Published in 1962, A Wrinkle in Time went on to win the Newbery Medal for children’s literature, and at the same time attract enough complaints and requests to have it removed from school libraries that it registered as one of the most banned books of the 20th century.  Written with child protagonists, it incorporates some knowledge of space-time warping and higher geometries such as 4th-dimension cubes (known as tesseracts).  It also brings in a plethora of religious traditions, which is the main source of the complaints lodged against it, that it is both too religious and not religious enough.  At the center is Meg, a young woman just starting high school and shy about her looks and worried about her missing father.  She is also smart enough to be bored in school and inattentive to her lessons.  Meg, in many ways, is a portrait of the young sf/f reader, so it is easy to see how we can love her.  Along with her super-genius 5-year-old brother Charles Wallace, she and the most popular boy in high school, Calvin O’Keefe (himself a misfit within his own family) will follow the directions of three extra-dimensional beings (Mrs. Whatsit, Mrs. Who, Mrs. Which) on a planet-hopping journey to free the trapped Mr. Murry, a physicist who unwisely used a tesseract to travel into the clutches of a universal evil.

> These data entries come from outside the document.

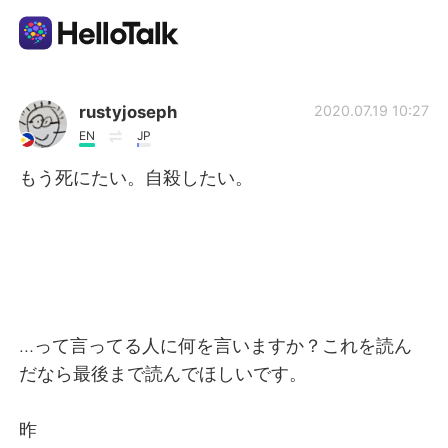
Ứng dụng trao đổi ngôn ngữ
rustyjoseph
2020.07.19 10:27
EN
JP
AI Grammar Checker
もう死にたい。自殺したい。
Tiếng Việt
English
简体中文
…って言ってる人に何を言いますか？これを読ん
繁體中文
Español
だなら最後まで読んでほしいです。
العربية
Français
昨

One quick consensus among the Beamers was the uncluttered prose of the book, making it a quick read (a reason that Alan not finishing led to his being teased, loudly).  What is cluttered is the narrative of the book.  Things happen, in all directions.  Mrs. Whatsit is a comical village lady, then a centaur with wings, then a 2.5-billion-year-old star.  And, all along, an angel.  Maybe.  There is a vast store of references and traditions on which the book draws.  Mrs. Who speaks in quotes, from ancient to modern sources, in multiple languages (translations to English gratefully provided).  (And yes, she tosses in the obligatory Macbeth 3 witches quote.)  The villains take the form of dark clouds, men with red eyes, implacably ordered computers, and disembodied brains.  Somehow, with the constant forward movement, the book escapes needing to put all these disparate elements into any kind of fixed matrix and just lets them all mix and match in scenes of growing tension, until the final release is made by Meg proclaiming her love for Charles Wallace.  Nick was reminded of the works of C. S. Lewis, mainly for the emphasis on religious and spiritual journeying that the characters undertake.  But I liked the comparison with Lewis’s disdain of “foolish consistency” and inclusion in his Narnia books of anything that made him smile (Father Christmas!  Talking horses!).  Fran was a little less forgiving of the farrago of folks who do shift shapes as fast as they change dimensions.

It’s a family affair

What does hold the book together are the characters, the Murry family and Calvin, the happy interloper.  Fran found Meg to be a very real teenaged woman, with both the bursts of love and frustration that the teen years tend to mix into our developing selves.  Chris was taken with the young Charles Wallace, a character who does steal scenes with his uncanny vocabulary and his just-shy-of-snarky remarks.  Movie-fan Chris also watched the 2018 Ava DuVernay adaptation and felt that Deric McCabe took over as the center of attention in the film.  I liked the collective Murry clan (Nobel Prize winning mother and father, Meg, practical-minded middle twins Sandy and Dennys, and Charles Wallace) who together had a strong family vibe to their interactions that was not always untroubled and not rigidly cheerful, but more like a loving family with their moments of tension and strain.  Not hard to see how Ms. L’Engle was inspired to write 5 books with such a likable crew.

In the end, we must have felt lucky to have met the Murrys as the ratings of ‘7’ abounded, with Chris, charmed by the innocence of the tale of redemption through love adding one more point for an ‘8’.  Given the crowded Beamer reading list, it did not seem likely that we would be tagging more of the Time quintet onto our schedule, but I can attest that they do make a nice “snack” for a day or two (as I re-read the first 3 books in a week).  If they never quite make complete sense nor ever quite settle into any one genre or mode of storytelling, well, neither do the Beamers in our likes and dislikes and choices for future works.  At least for one volume, it was a marriage made in the 4th dimension.